The TB-16 participants implemented two Jupyter Notebooks and also implemented two ADES endpoints, focusing on the following aspects:

  • 52°North targeted the implementation of three Jupyter Notebook (D168) related to water masks in flooding situations, which combined form a single use case.

  • Terradue developed a Jupyter Notebook related to volcanology thematic (Testbed 16 task D169) and explored the packaging of Notebooks based on a straightforward workflow from Jupyter Notebooks development to their deployment as a service in an Exploitation Platform supporting the ADES/EMS approach (Testbed 16 task D171).

  • Geomatys provided an Application Deployment and Execution Service (ADES) endpoint (Testbed 16 task D170) supporting Jupyter Notebooks and demonstrated related workflows.

2.4. Findings and Recommendations

Section 7 of this ER discusses the challenges and main findings raised during TB-16. First the concepts and technologies that help understanding the Jupyter paradigm and the factors affecting proposed solutions are introduced.

Then, ADES support of non-interactive Notebooks is investigated as the major topic demonstrated during the TB-16 Jupyter task. Thereafter, the key ideas for provisioning interactive Notebooks are tackled.
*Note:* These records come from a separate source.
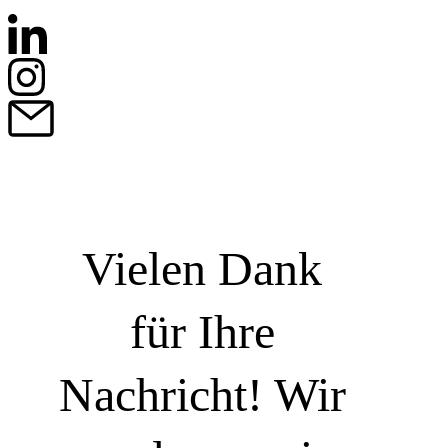
Vielen Dank
für Ihre
Nachricht! Wir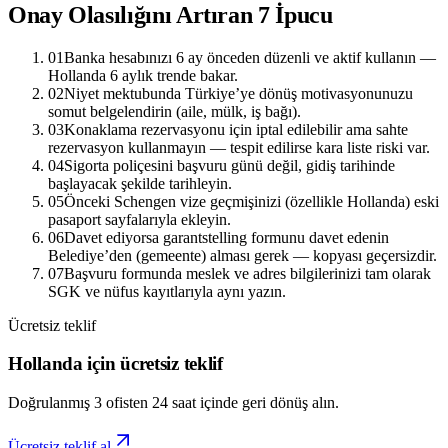
Onay Olasılığını Artıran 7 İpucu
01
Banka hesabınızı 6 ay önceden düzenli ve aktif kullanın —
Hollanda 6 aylık trende bakar.
02
Niyet mektubunda Türkiye’ye dönüş motivasyonunuzu
somut belgelendirin (aile, mülk, iş bağı).
03
Konaklama rezervasyonu için iptal edilebilir ama sahte
rezervasyon kullanmayın — tespit edilirse kara liste riski var.
04
Sigorta poliçesini başvuru günü değil, gidiş tarihinde
başlayacak şekilde tarihleyin.
05
Önceki Schengen vize geçmişinizi (özellikle Hollanda) eski
pasaport sayfalarıyla ekleyin.
06
Davet ediyorsa garantstelling formunu davet edenin
Belediye’den (gemeente) alması gerek — kopyası geçersizdir.
07
Başvuru formunda meslek ve adres bilgilerinizi tam olarak
SGK ve nüfus kayıtlarıyla aynı yazın.
Ücretsiz teklif
Hollanda için ücretsiz teklif
Doğrulanmış 3 ofisten 24 saat içinde geri dönüş alın.
Ücretsiz teklif al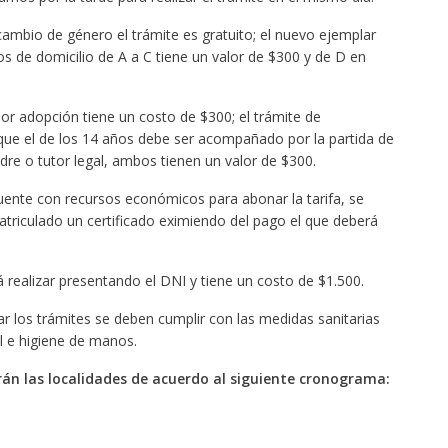
cambio de género el trámite es gratuito; el nuevo ejemplar
os de domicilio de A a C tiene un valor de $300 y de D en
or adopción tiene un costo de $300; el trámite de
l que el de los 14 años debe ser acompañado por la partida de
re o tutor legal, ambos tienen un valor de $300.
ente con recursos económicos para abonar la tarifa, se
atriculado un certificado eximiendo del pago el que deberá
 realizar presentando el DNI y tiene un costo de $1.500.
ar los trámites se deben cumplir con las medidas sanitarias
l e higiene de manos.
án las localidades de acuerdo al siguiente cronograma:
The focus is on highlighting the assets of a Jupyter-based development environment in EO platforms, especially when relying on developer-friendly libraries.

Finally, more challenges and lessons learned are elaborated, emphasizing in particular the great simplicity of code-based workflows implemented using Jupyter Notebooks.

2.5. Document contributor contact points

All questions regarding this document should be directed to the editor or the contributors:

Contacts

Name Organization Role

Christophe Noël

Spacebel s.a.

Editor

Matthes Rieke

52º North GmbH

Contributor

Pedro Goncalves

Terradue Srl

Contributor

Fabrice Brito

Terradue Srl

Contributor

Guilhem Legal

Geomatys

Contributor

2.6. Foreword

Attention is drawn to the possibility that some of the elements of this document may be the subject of patent rights. The Open Geospatial Consortium shall not be held responsible for identifying any or all such patent rights.

Recipients of this document are requested to submit, with their comments, notification of any relevant patent claims or other intellectual property rights of which they may be aware that might be infringed by any implementation of the standard set forth in this document, and to provide supporting documentation.

3. References

4. Terms and definitions

For the purposes of this report, the definitions specified in Clause 4 of the OWS Common Implementation Standard OGC 06-121r9 shall apply. In addition, the following terms and definitions apply.

● Container

a lightweight, standalone, executable package of software that includes everything needed to run an application: code, runtime, system tools, system libraries and settings. (Docker).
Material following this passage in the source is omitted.